T-50-5, fifth development aircraft in Russia's stealth fighter program, has turned up at the Zhukovsky flight test center in a new two-tone blue-grey paint scheme.
It looks a bit like an early-World War 2 US Navy scheme, the bane of a young model-builder because Humbrol paints were not formulated for easy merging. I don't think it has anything to do with a carrier-based T-50, however.
Clearly, someone in Russia has been doing some thinking about visual camouflage - which, unlike radar camouflage, has not often been the subject of intense, consistent scientific study. A few years ago, the Su-35 appeared with a jagged dazzle pattern that recalled at World War 1 warship.
Like those schemes, and like some of the camouflage schemes that U.S. Navy Cdr. C.J. "Heater" Heatley developed with the aid of artist Keith Ferris, the aim is to deceive rather than to conceal. The idea of dazzle on ships, for example, was to make it hard for a submarine commander to discern how fast his target was going, or even in which direction.
The T-50-5 scheme seems to be influenced by two theories of vision. First, at long distances, visual perception is dominated by monochrome: the eye can see colors but is cued by light and dark. Second, contrast is important to perception, and a sharp-edged object is seen most easily. Consequently, a grayish color is the best camouflage whether the background is earth or sky, and deliberately blurring edges makes the aircraft less visible.
One engineer who had worked with Heatley, by the way, told me that the camouflage was too effective: the risk of collision during training was unacceptable.

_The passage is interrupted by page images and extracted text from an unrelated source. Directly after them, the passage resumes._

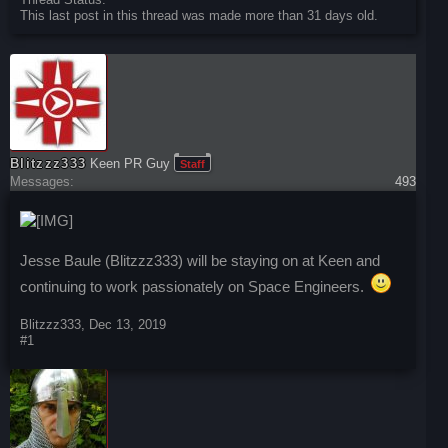
This last post in this thread was made more than 31 days old.
Blitzzz333
Keen PR Guy
Staff
Messages:
493
Jesse Baule (Blitzzz333) will be staying on at Keen and
continuing to work passionately on Space Engineers.
Blitzzz333
,
Dec 13, 2019
#1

Another interesting observation is that it took a long time for anyone to realize that the most visible color in daylight is black. That's why RAF trainers are painted black. What about the F-117? It was painted black because when it was introduced, a senior USAF commander did not believe that it could survive in daylight, and consequently ordered the jets to be painted black to make sure nobody tried it.